Internet delivery projects for remote areas or those affected by natural disasters were not the highlight of the Facebook developers’ conference in April. The company unveiled a number of projects, notably those specializing in virtual and enhanced reality.
Facebook’s virtual reality effort is not new. It acquired Oculus Rift, a virtual reality glasses producer almost two years ago, and has continually improved the 360-degree video sharing.
In addition, during the last conference, the company also unveiled Space, the first virtual social network to be accessed with Oculus glasses only now.
In general, virtual reality glasses have driven the user towards isolation from society because he puts it and moves to another world. This is exactly the opposite of the social experience we are experiencing through applications such as Facebook, Messenger, Instagram, as well as WhatsApp, Snapchat, and many more. But Facebook has another view of a whole new social network.
After putting the glasses on and running the application of the specs the user will move to a new reality and have a table on the beach. Then friends can be invited to join this reality so that their avatar images (Avatars) are displayed and the glasses actually capture their movement and mimic within the Spacees to offer a unique feature.
While in reality, you can play a video and show it to friends, take a group photo, or use the tools you provide, like a drawing brush. When you use a hat, for example, you can grab the hat later and put it on the head, attached with glasses.
Users within MySpace can interact with posts on Facebook, and the user can view his friends’ latest posts as if he were using the computer. The user will not lose anything, but the network will enhance social experience on the Internet.
The current version of Spaces accommodates up to three users together at the same time. So that the current features are few. But certainly, Mark Zuckerberg’s ambitions will not stand there and we will see other uses with tools that will make the experience both enjoyable and useful.

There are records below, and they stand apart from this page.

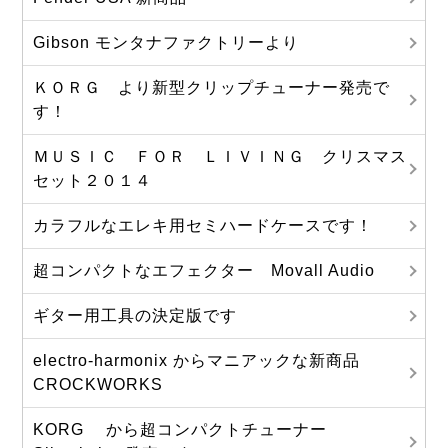
Gibson モンタナファクトリーより
ＫＯＲＧ より新型クリップチューナー発売で
す！
ＭＵＳＩＣ ＦＯＲ ＬＩＶＩＮＧ クリスマス
セット２０１４
カラフルなエレキ用セミハードケースです！
超コンパクトなエフェクター Movall Audio
ギター用工具の決定版です
electro-harmonix からマニアックな新商品
CROCKWORKS
KORG から超コンパクトチューナー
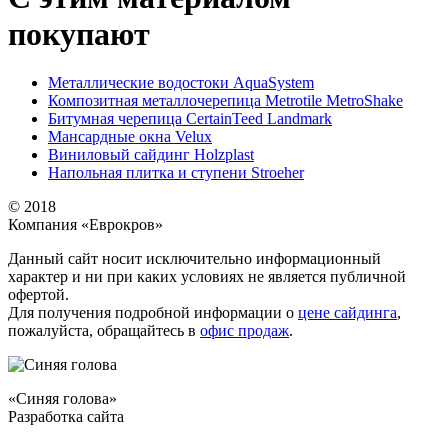
покупают
Металлические водостоки AquaSystem
Композитная металлочерепица Metrotile MetroShake
Битумная черепица CertainTeed Landmark
Мансардные окна Velux
Виниловый сайдинг Holzplast
Напольная плитка и ступени Stroeher
© 2018
Компания «Еврокров»
Данный сайт носит исключительно информационный
характер и ни при каких условиях не является публичной
офертой.
Для получения подробной информации о
цене сайдинга
,
пожалуйста, обращайтесь в
офис продаж
.
«Синяя голова»
Разработка сайта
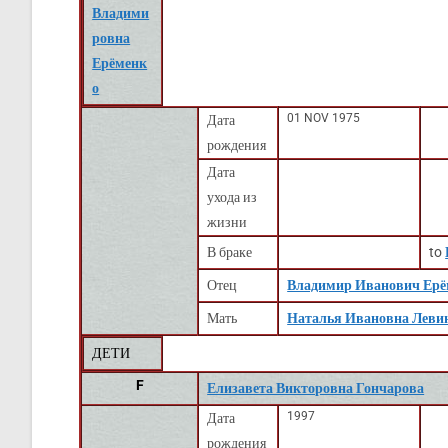
Владими
ровна
Ерёменк
о
01 NOV 1975
Дата
рождения
Дата
ухода из
жизни
В браке
to
Отец
Владимир Иванович Ерё
Мать
Наталья Ивановна Леви
ДЕТИ
F
Елизавета Викторовна Гончарова
1997
Дата
рождения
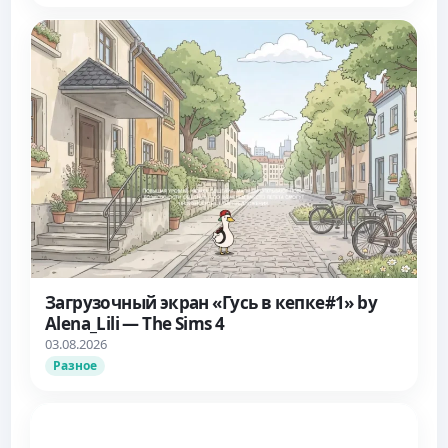
Загрузочный экран «Гусь в кепке#1» by
Alena_Lili — The Sims 4
03.08.2026
Разное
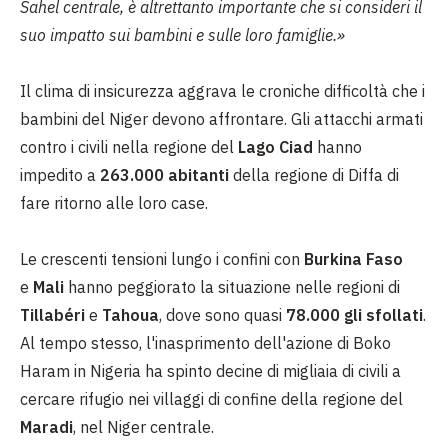
Sahel centrale, è altrettanto importante che si consideri il
suo impatto sui bambini e sulle loro famiglie.»
Il clima di insicurezza aggrava le croniche difficoltà che i
bambini del Niger devono affrontare. Gli attacchi armati
contro i civili nella r
egione del
Lago Ciad
hanno
impedito a
263.000 abitanti
della regione di Diffa di
fare ritorno alle loro case.
Le crescenti tensioni lungo i confini con
Burkina Faso
e
Mali
hanno peggiorato la situazione nelle regioni di
Tillabéri
e
Tahoua
, dove sono quasi
78.000 gli sfollati
.
Al tempo stesso,
l'inasprimento dell'azione di Boko
Haram in Nigeria ha spinto decine di migliaia di civili a
cercare rifugio nei villaggi di confine della regione del
Maradi
, nel Niger centrale.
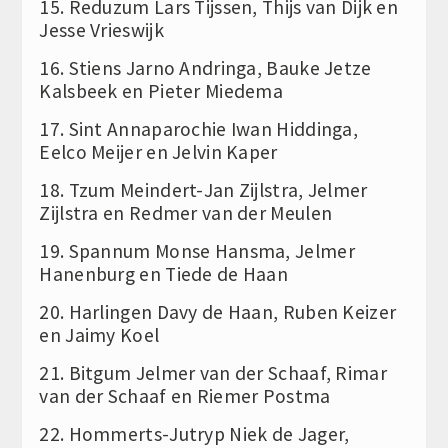
15. Reduzum Lars Tijssen, Thijs van Dijk en
Jesse Vrieswijk
16. Stiens Jarno Andringa, Bauke Jetze
Kalsbeek en Pieter Miedema
17. Sint Annaparochie Iwan Hiddinga,
Eelco Meijer en Jelvin Kaper
18. Tzum Meindert-Jan Zijlstra, Jelmer
Zijlstra en Redmer van der Meulen
19. Spannum Monse Hansma, Jelmer
Hanenburg en Tiede de Haan
20. Harlingen Davy de Haan, Ruben Keizer
en Jaimy Koel
21. Bitgum Jelmer van der Schaaf, Rimar
van der Schaaf en Riemer Postma
22. Hommerts-Jutryp Niek de Jager,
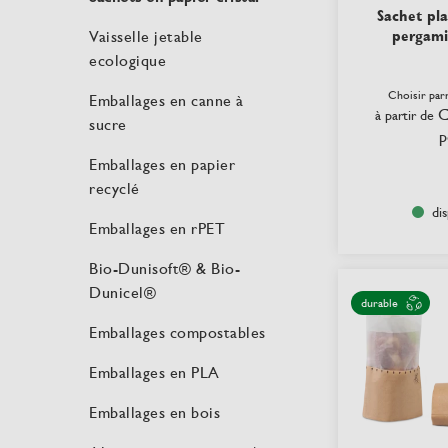
Sachet pla
pergami
Vaisselle jetable
ecologique
Choisir par
Emballages en canne à
C
à partir de
sucre
p
Emballages en papier
recyclé
di
Emballages en rPET
Bio-Dunisoft® & Bio-
Dunicel®
durable
Emballages compostables
Emballages en PLA
Emballages en bois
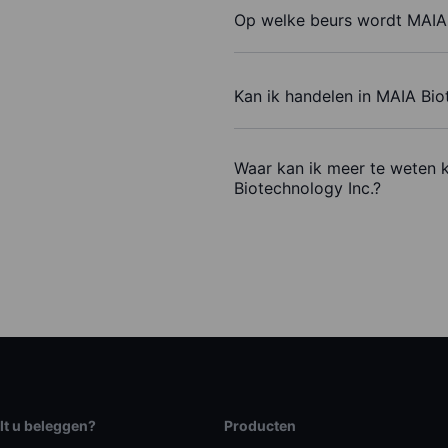
Op welke beurs wordt MAIA 
Kan ik handelen in MAIA Bio
Waar kan ik meer te weten 
Biotechnology Inc.?
lt u beleggen?
Producten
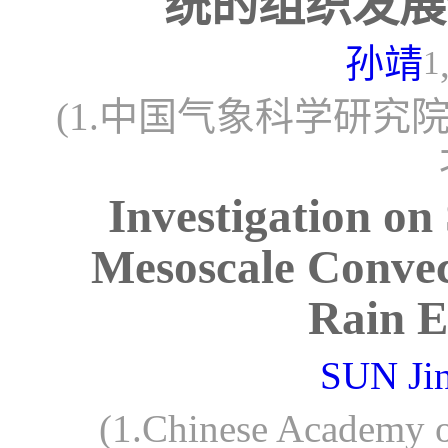
统的组织发展
孙靖
1
(1.中国气象科学研究院，
Investigation on
Mesoscale Convect
Rain E
SUN Ji
(1.Chinese Academy o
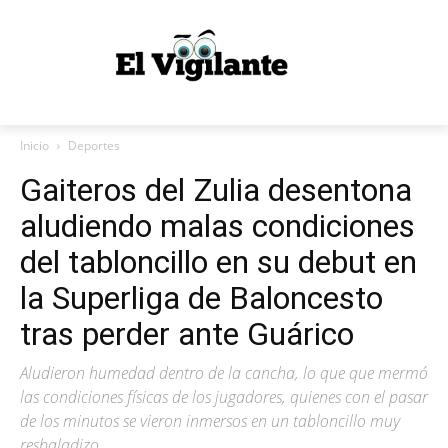
Inicio
Deportes
Gaiteros del Zulia desentona
aludiendo malas condiciones
del tabloncillo en su debut en
la Superliga de Baloncesto
tras perder ante Guárico
Aludieron humedad dentro de la cancha, lo que que mermó
las condiciones físicas de los jugadores, quienes con el pasar
de los minutos se vieron inmersos en un tabloncillo muy
resbaladizo.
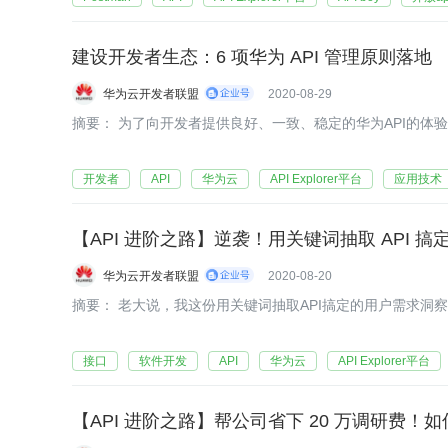
建设开发者生态：6 项华为 API 管理原则落地
华为云开发者联盟
2020-08-29
摘要： 为了向开发者提供良好、一致、稳定的华为API的体验
开发者
API
华为云
API Explorer平台
应用技术
【API 进阶之路】逆袭！用关键词抽取 API 
华为云开发者联盟
2020-08-20
摘要： 老大说，我这份用关键词抽取API搞定的用户需求洞
接口
软件开发
API
华为云
API Explorer平台
【API 进阶之路】帮公司省下 20 万调研费！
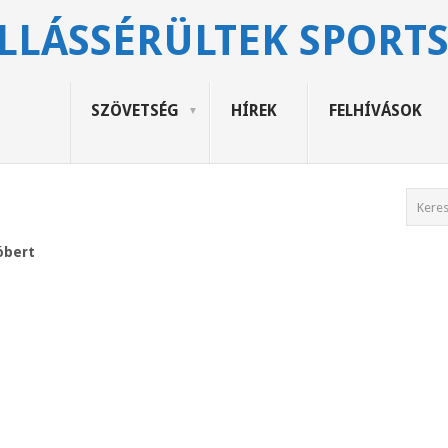
LLÁSSÉRÜLTEK SPORT
SZÖVETSÉG
HÍREK
FELHÍVÁSOK
óbert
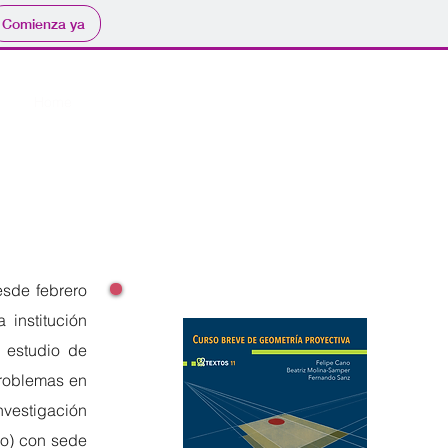
Comienza ya
Home
Publicaciones
Conferencias
Docencia
sde febrero
 institución
l estudio de
problemas en
nvestigación
do) con sede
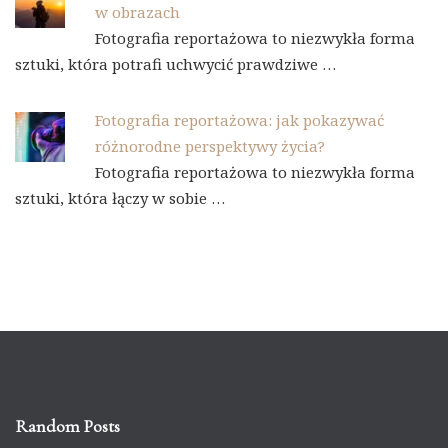
w obrazach
Fotografia reportażowa to niezwykła forma
sztuki, która potrafi uchwycić prawdziwe …
Fotografia reportażowa: jak pokazywać
różnorodne perspektywy życia?
Fotografia reportażowa to niezwykła forma
sztuki, która łączy w sobie …
Random Posts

Apart from Facebook, the uses of such a network may be very good in the field of education. Many universities offer remote certificates. Using virtual reality, the process can be improved and students are encouraged to engage in such initiatives. The medical field can also benefit from this network. Rehabilitation kits, for example, can now be carried out on the Internet away from embarrassment or embarrassment, which may be the main factors behind a person’s not having such things.
But far from those areas, are there other uses that you think might be useful if you rely on platforms like Spaces?